Senior United States District Judge Bernard A. Friedman has permanently enjoined enforcement of Tennessee's 48-hour abortion waiting period.
Judge Friedman in his ruling said, "The mandatory waiting period is...gratuitously demeaning to women who have decided to have an abortion...provides no appreciable benefit to fetal life or women's mental and emotional health. On the contrary.....place women's physical and psychological health and well-being at risk."
He also said, “Defendants’ suggestion that women are overly emotional and must be required to cool off or calm down before having a medical procedure they have decided they want to have, and that they are constitutionally entitled to have, is highly insulting and paternalistic – and all the more so given that no such waiting periods apply to men.”

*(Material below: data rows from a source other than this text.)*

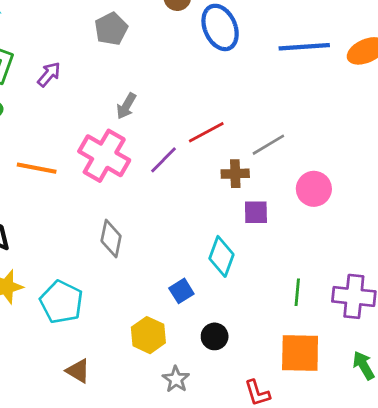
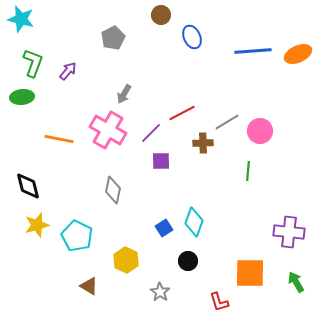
blue ellipse: (220, 27) -> (192, 37), size x0.7
pink circle: (314, 189) -> (260, 131), moved
purple square: (256, 212) -> (161, 161), moved
cyan diamond: (221, 256) -> (194, 222), moved
green line: (297, 292) -> (248, 171), moved
yellow hexagon: (148, 335) -> (126, 260), moved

He added, “It is apparent that this waiting period unduly burdens women’s right to an abortion and is an affront to their ‘dignity and autonomy,’ ‘personhood’ and ‘destiny,’ and ‘conception of . . . (their) place in society.’”
About half of the states in the U.S. have similar forced waiting periods.
The case was brought by reproductive health care providers in the state, represented by the Center for Reproductive Rights, Planned Parenthood Federation of America (PPFA), Kramer Levin Naftalis & Frankel LLP, Barrett Johnston Martin & Garrison, LLC, and Jessee & Jessee.